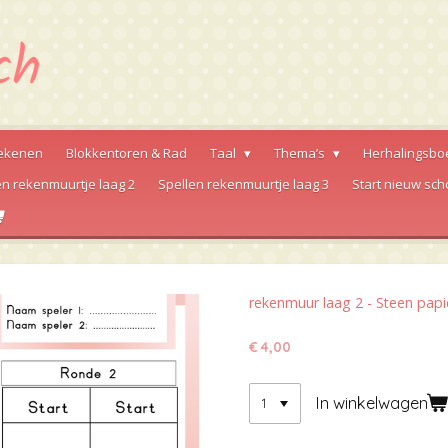
ekenen
Blokkentoren & Rad
Taal
Thema’s
Herhalingsbo
en rekenmuurtje laag 2
Spellen rekenmuurtje laag 3
Start nieuw sch
rekenmuur laag 2 - Steen papi
€ 4,00
In winkelwagen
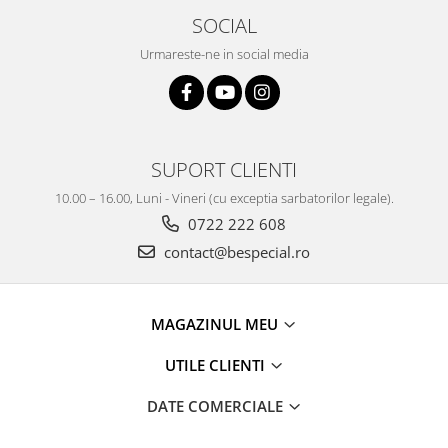
SOCIAL
Urmareste-ne in social media
SUPORT CLIENTI
10.00 – 16.00, Luni - Vineri (cu exceptia sarbatorilor legale).
0722 222 608
contact@bespecial.ro
MAGAZINUL MEU
UTILE CLIENTI
DATE COMERCIALE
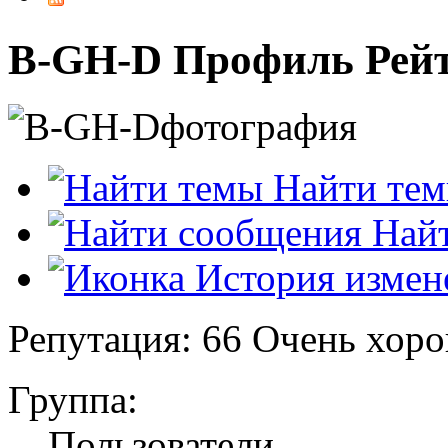
B-GH-D
Профиль
Рей
Найти те
Найт
История измен
Репутация: 66
Очень хор
Группа:
Пользователи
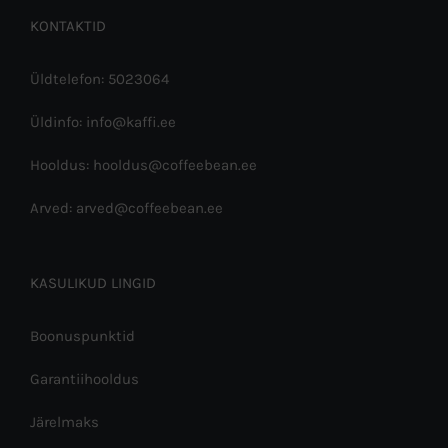
KONTAKTID
Üldtelefon: 5023064
Üldinfo: info@kaffi.ee
Hooldus: hooldus@coffeebean.ee
Arved: arved@coffeebean.ee
KASULIKUD LINGID
Boonuspunktid
Garantiihooldus
Järelmaks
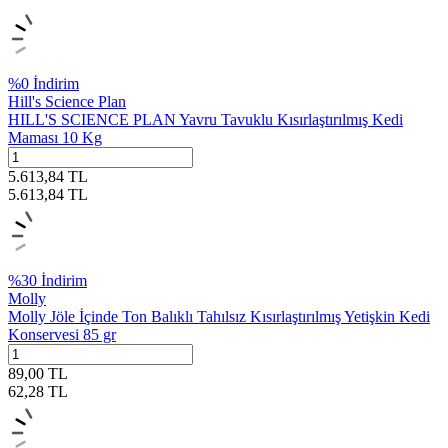
%
0
İndirim
Hill's Science Plan
HILL'S SCIENCE PLAN Yavru Tavuklu Kısırlaştırılmış Kedi
Maması 10 Kg
5.613,84
TL
5.613,84
TL
%
30
İndirim
Molly
Molly Jöle İçinde Ton Balıklı Tahılsız Kısırlaştırılmış Yetişkin Kedi
Konservesi 85 gr
89,00
TL
62,28
TL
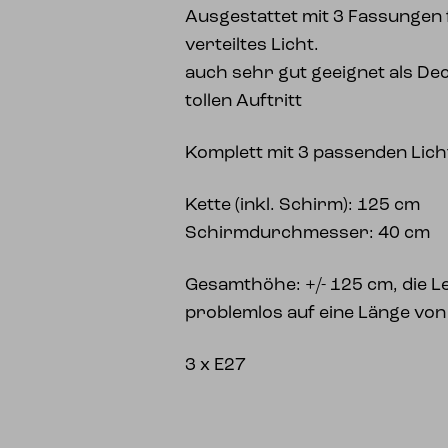
Ausgestattet mit 3 Fassungen 
verteiltes Licht.
auch sehr gut geeignet als De
tollen Auftritt
Komplett mit 3 passenden Lich
Kette (inkl. Schirm): 125 cm
Schirmdurchmesser: 40 cm
Gesamthöhe: +/- 125 cm, die Le
problemlos auf eine Länge von
3 x E27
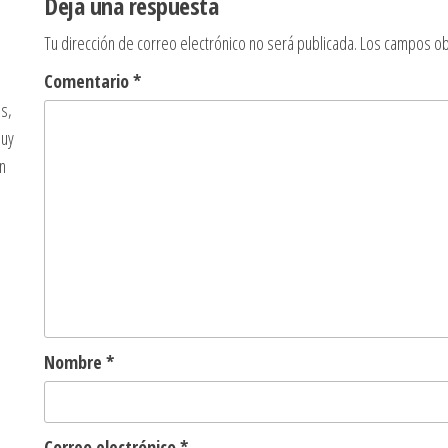
Deja una respuesta
Tu dirección de correo electrónico no será publicada.
Los campos ob
Comentario
*
s,
muy
n
Nombre
*
Correo electrónico
*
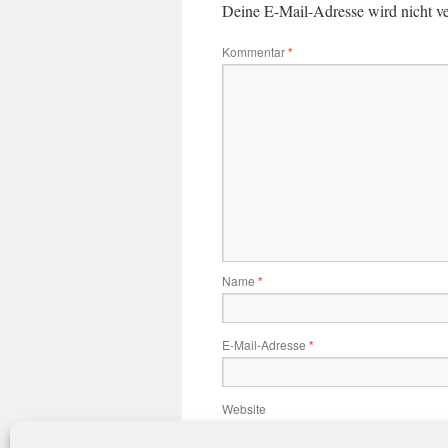
Deine E-Mail-Adresse wird nicht ver
Kommentar
*
Name
*
E-Mail-Adresse
*
Website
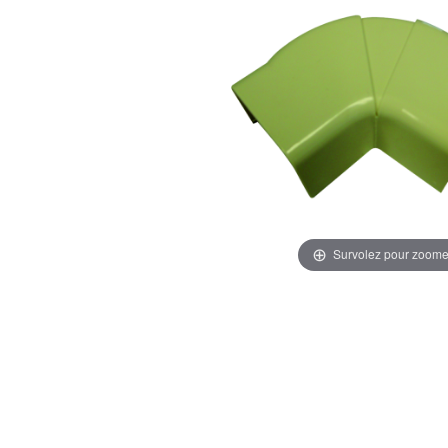
Survolez pour zoome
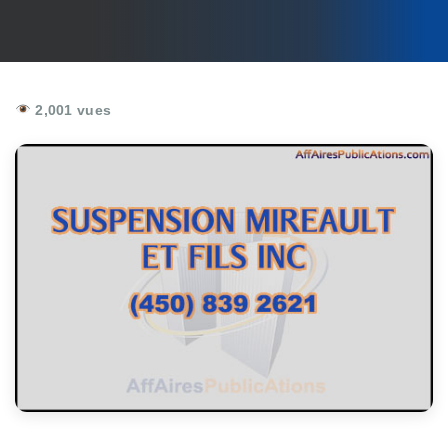
2,001 vues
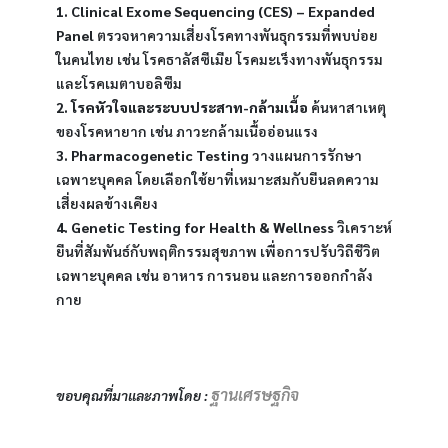
1. Clinical Exome Sequencing (CES) – Expanded 
Panel
 ตรวจหาความเสี่ยงโรคทางพันธุกรรมที่พบบ่อย
ในคนไทย เช่น โรคธาลัสซีเมีย โรคมะเร็งทางพันธุกรรม 
และโรคเมตาบอลิซึม
2. โรคหัวใจและระบบประสาท-กล้ามเนื้อ
 ค้นหาสาเหตุ
ของโรคหายาก เช่น ภาวะกล้ามเนื้ออ่อนแรง
3. Pharmacogenetic Testing
 วางแผนการรักษา
เฉพาะบุคคล โดยเลือกใช้ยาที่เหมาะสมกับยีนลดความ
เสี่ยงผลข้างเคียง
4. Genetic Testing for Health & Wellness
 วิเคราะห์
ยีนที่สัมพันธ์กับพฤติกรรมสุขภาพ เพื่อการปรับวิถีชีวิต
เฉพาะบุคคล เช่น อาหาร การนอน และการออกกำลัง
กาย
ฐานเศรษฐกิจ
ขอบคุณที่มาและภาพโดย : 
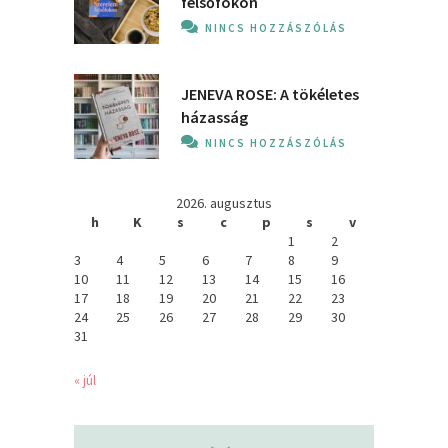
felsőfokon
NINCS HOZZÁSZÓLÁS
JENEVA ROSE: A ​tökéletes
házasság
NINCS HOZZÁSZÓLÁS
2026. augusztus
h
K
s
c
p
s
v
1
2
3
4
5
6
7
8
9
10
11
12
13
14
15
16
17
18
19
20
21
22
23
24
25
26
27
28
29
30
31
« júl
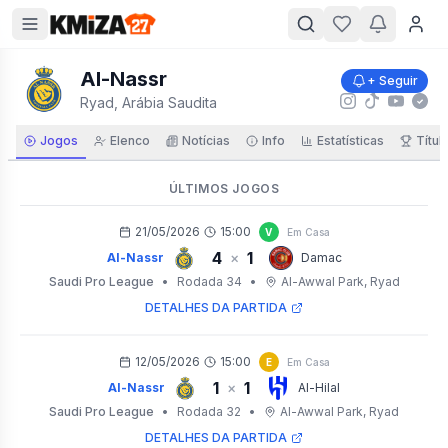
Al-Nassr
+ Seguir
Ryad, Arábia Saudita
Jogos
Elenco
Notícias
Info
Estatísticas
Títul
ÚLTIMOS JOGOS
21/05/2026
15:00
V
Em Casa
4
1
×
Al-Nassr
Damac
Saudi Pro League
•
Rodada 34
•
Al-Awwal Park
, Ryad
DETALHES DA PARTIDA
12/05/2026
15:00
E
Em Casa
1
1
×
Al-Nassr
Al-Hilal
Saudi Pro League
•
Rodada 32
•
Al-Awwal Park
, Ryad
DETALHES DA PARTIDA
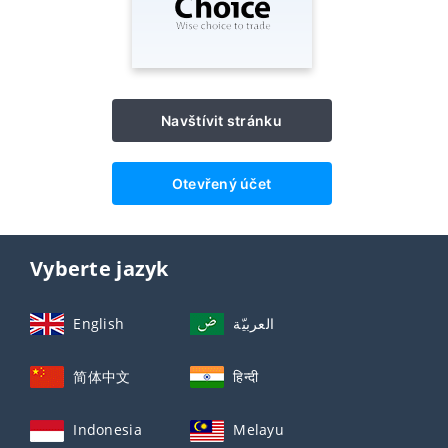
Navštívit stránku
Otevřený účet
Vyberte jazyk
English
العربيّة
简体中文
हिन्दी
Indonesia
Melayu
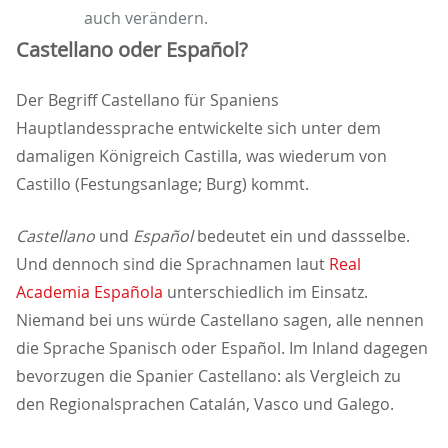
auch verändern.
Castellano oder Español?
Der Begriff Castellano für Spaniens
Hauptlandessprache entwickelte sich unter dem
damaligen Königreich Castilla, was wiederum von
Castillo (Festungsanlage; Burg) kommt.
Castellano
und
Español
bedeutet ein und dassselbe.
Und dennoch sind die Sprachnamen laut
Real
Academia Española
unterschiedlich im Einsatz.
Niemand bei uns würde Castellano sagen, alle nennen
die Sprache Spanisch oder Español. Im Inland dagegen
bevorzugen die Spanier Castellano: als Vergleich zu
den Regionalsprachen Catalán, Vasco und Galego.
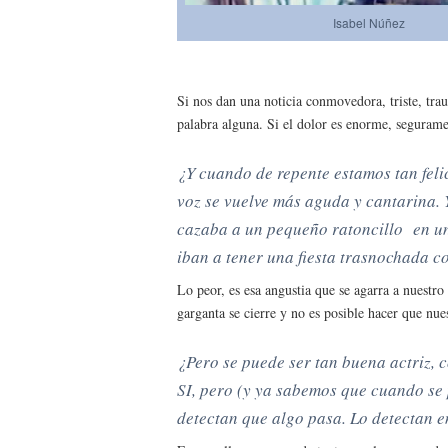
Isabel Núñez
Si nos dan una noticia conmovedora, triste, tra
palabra alguna. Si el dolor es enorme, segurame
¿Y cuando de repente estamos tan feli
voz se vuelve más aguda y cantarina.
cazaba a un pequeño ratoncillo en una
iban a tener una fiesta trasnochada con
Lo peor, es esa angustia que se agarra a nuest
garganta se cierre y no es posible hacer que nu
¿Pero se puede ser tan buena actriz,
SI, pero (y ya sabemos que cuando se p
detectan que algo pasa. Lo detectan en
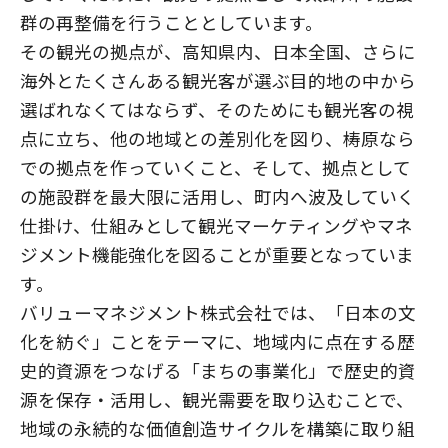
群の再整備を行うこととしています。
その観光の拠点が、高知県内、日本全国、さらに
海外とたくさんある観光客が選ぶ目的地の中から
選ばれなくてはならず、そのためにも観光客の視
点に立ち、他の地域との差別化を図り、梼原なら
での拠点を作っていくこと、そして、拠点として
の施設群を最大限に活用し、町内へ波及していく
仕掛け、仕組みとして観光マーケティングやマネ
ジメント機能強化を図ることが重要となっていま
す。
バリューマネジメント株式会社では、「日本の文
化を紡ぐ」ことをテーマに、地域内に点在する歴
史的資源をつなげる「まちの事業化」で歴史的資
源を保存・活用し、観光需要を取り込むことで、
地域の永続的な価値創造サイクルを構築に取り組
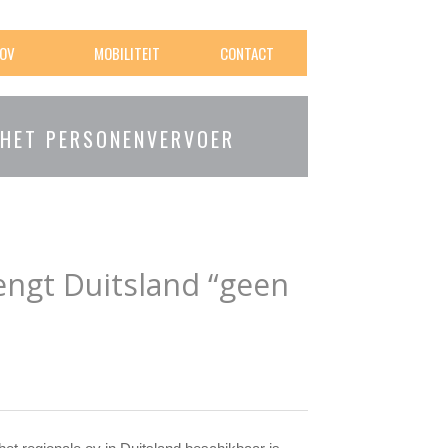
OV
MOBILITEIT
CONTACT
 HET PERSONENVERVOER
engt Duitsland “geen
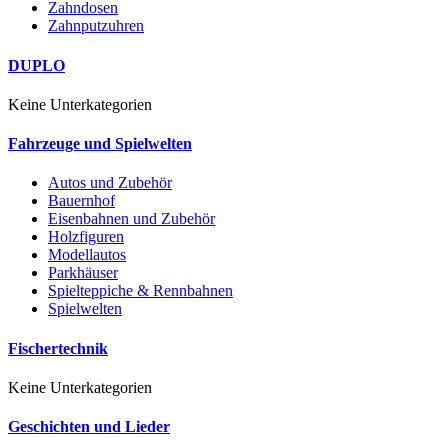
Zahndosen
Zahnputzuhren
DUPLO
Keine Unterkategorien
Fahrzeuge und Spielwelten
Autos und Zubehör
Bauernhof
Eisenbahnen und Zubehör
Holzfiguren
Modellautos
Parkhäuser
Spielteppiche & Rennbahnen
Spielwelten
Fischertechnik
Keine Unterkategorien
Geschichten und Lieder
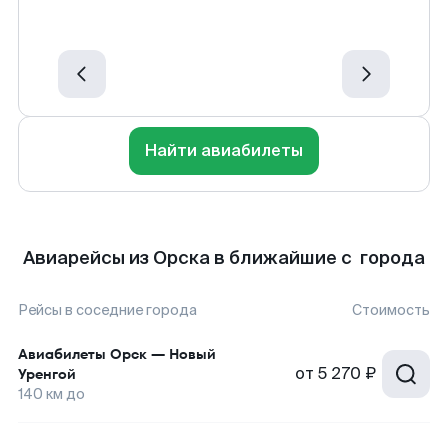
Найти авиабилеты
Авиарейсы из Орска в ближайшие с города
Рейсы в соседние города
Стоимость
Авиабилеты
Орск
—
Новый
от
5 270 ₽
Уренгой
140
км до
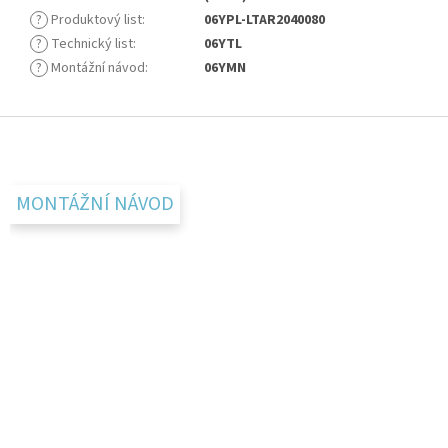
?
Produktový list
:
06YPL-LTAR2040080
?
Technický list
:
06YTL
?
Montážní návod
:
06YMN
Z
á
p
a
MONTÁŽNÍ NÁVOD
t
í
=====
• [Task objective]
Reproduce the listing above exactly, excluding all pictures.

• [Response box]
ekenen
Blokkentoren & Rad
Taal
Thema’s
Herhalingsbo
en rekenmuurtje laag 2
Spellen rekenmuurtje laag 3
Start nieuw sch
rekenmuur laag 2 - Steen papi
€ 4,00
In winkelwagen
SOCIAL
Urmareste-ne in social media
SUPORT CLIENTI
10.00 – 16.00, Luni - Vineri (cu exceptia sarbatorilor legale).
0722 222 608
contact@bespecial.ro
MAGAZINUL MEU
UTILE CLIENTI
DATE COMERCIALE
B-GH-D
Профиль
Рей
Найти те
Найт
История измен
Репутация: 66
Очень хор
Группа:
Пользователи
KONTAKTID
Üldtelefon: 5023064
Üldinfo: info@kaffi.ee
Hooldus: hooldus@coffeebean.ee
Arved: arved@coffeebean.ee
KASULIKUD LINGID
Boonuspunktid
Garantiihooldus
Järelmaks
%
0
İndirim
Hill's Science Plan
HILL'S SCIENCE PLAN Yavru Tavuklu Kısırlaştırılmış Kedi
Maması 10 Kg
5.613,84
TL
5.613,84
TL
%
30
İndirim
Molly
Molly Jöle İçinde Ton Balıklı Tahılsız Kısırlaştırılmış Yetişkin Kedi
Konservesi 85 gr
89,00
TL
62,28
TL
Ausgestattet mit 3 Fassungen 
verteiltes Licht.
auch sehr gut geeignet als De
tollen Auftritt
Komplett mit 3 passenden Lich
Kette (inkl. Schirm): 125 cm
Schirmdurchmesser: 40 cm
Gesamthöhe: +/- 125 cm, die Le
problemlos auf eine Länge von
3 x E27
Deja una respuesta
Tu dirección de correo electrónico no será publicada.
Los campos ob
Comentario
*
s,
muy
n
Nombre
*
Correo electrónico
*
Deine E-Mail-Adresse wird nicht ver
Kommentar
*
Name
*
E-Mail-Adresse
*
Website
Survolez pour zoome
2,001 vues
1. Clinical Exome Sequencing (CES) – Expanded 
Panel
 ตรวจหาความเสี่ยงโรคทางพันธุกรรมที่พบบ่อย
ในคนไทย เช่น โรคธาลัสซีเมีย โรคมะเร็งทางพันธุกรรม 
และโรคเมตาบอลิซึม
2. โรคหัวใจและระบบประสาท-กล้ามเนื้อ
 ค้นหาสาเหตุ
ของโรคหายาก เช่น ภาวะกล้ามเนื้ออ่อนแรง
3. Pharmacogenetic Testing
 วางแผนการรักษา
เฉพาะบุคคล โดยเลือกใช้ยาที่เหมาะสมกับยีนลดความ
เสี่ยงผลข้างเคียง
4. Genetic Testing for Health & Wellness
 วิเคราะห์
ยีนที่สัมพันธ์กับพฤติกรรมสุขภาพ เพื่อการปรับวิถีชีวิต
เฉพาะบุคคล เช่น อาหาร การนอน และการออกกำลัง
กาย
ฐานเศรษฐกิจ
ขอบคุณที่มาและภาพโดย : 
felsőfokon
NINCS HOZZÁSZÓLÁS
JENEVA ROSE: A ​tökéletes
házasság
NINCS HOZZÁSZÓLÁS
2026. augusztus
h
K
s
c
p
s
v
1
2
3
4
5
6
7
8
9
10
11
12
13
14
15
16
17
18
19
20
21
22
23
24
25
26
27
28
29
30
31
« júl
Al-Nassr
+ Seguir
Ryad, Arábia Saudita
Jogos
Elenco
Notícias
Info
Estatísticas
Títul
ÚLTIMOS JOGOS
21/05/2026
15:00
V
Em Casa
4
1
×
Al-Nassr
Damac
Saudi Pro League
•
Rodada 34
•
Al-Awwal Park
, Ryad
DETALHES DA PARTIDA
12/05/2026
15:00
E
Em Casa
1
1
×
Al-Nassr
Al-Hilal
Saudi Pro League
•
Rodada 32
•
Al-Awwal Park
, Ryad
DETALHES DA PARTIDA
Navštívit stránku
Otevřený účet
Vyberte jazyk
English
العربيّة
简体中文
हिन्दी
Indonesia
Melayu
auch verändern.
Castellano oder Español?
Der Begriff Castellano für Spaniens
Hauptlandessprache entwickelte sich unter dem
damaligen Königreich Castilla, was wiederum von
Castillo (Festungsanlage; Burg) kommt.
Castellano
und
Español
bedeutet ein und dassselbe.
Und dennoch sind die Sprachnamen laut
Real
Academia Española
unterschiedlich im Einsatz.
Niemand bei uns würde Castellano sagen, alle nennen
die Sprache Spanisch oder Español. Im Inland dagegen
bevorzugen die Spanier Castellano: als Vergleich zu
den Regionalsprachen Catalán, Vasco und Galego.
Isabel Núñez
Si nos dan una noticia conmovedora, triste, tra
palabra alguna. Si el dolor es enorme, segurame
¿Y cuando de repente estamos tan feli
voz se vuelve más aguda y cantarina.
cazaba a un pequeño ratoncillo en una
iban a tener una fiesta trasnochada con
Lo peor, es esa angustia que se agarra a nuest
garganta se cierre y no es posible hacer que nu
¿Pero se puede ser tan buena actriz,
SI, pero (y ya sabemos que cuando se p
detectan que algo pasa. Lo detectan en
群の再整備を行うこととしています。
その観光の拠点が、高知県内、日本全国、さらに
海外とたくさんある観光客が選ぶ目的地の中から
選ばれなくてはならず、そのためにも観光客の視
点に立ち、他の地域との差別化を図り、梼原なら
での拠点を作っていくこと、そして、拠点として
の施設群を最大限に活用し、町内へ波及していく
仕掛け、仕組みとして観光マーケティングやマネ
ジメント機能強化を図ることが重要となっていま
す。
バリューマネジメント株式会社では、「日本の文
化を紡ぐ」ことをテーマに、地域内に点在する歴
史的資源をつなげる「まちの事業化」で歴史的資
源を保存・活用し、観光需要を取り込むことで、
地域の永続的な価値創造サイクルを構築に取り組
OV
MOBILITEIT
CONTACT
 HET PERSONENVERVOER
engt Duitsland “geen
Zahndosen
Zahnputzuhren
DUPLO
Keine Unterkategorien
Fahrzeuge und Spielwelten
Autos und Zubehör
Bauernhof
Eisenbahnen und Zubehör
Holzfiguren
Modellautos
Parkhäuser
Spielteppiche & Rennbahnen
Spielwelten
Fischertechnik
Keine Unterkategorien
Geschichten und Lieder
Найти авиабилеты
Авиарейсы из Орска в ближайшие с города
Рейсы в соседние города
Стоимость
Авиабилеты
Орск
—
Новый
от
5 270 ₽
Уренгой
140
км до
?
Produktový list
:
06YPL-LTAR2040080
?
Technický list
:
06YTL
?
Montážní návod
:
06YMN
Z
á
p
a
MONTÁŽNÍ NÁVOD
t
í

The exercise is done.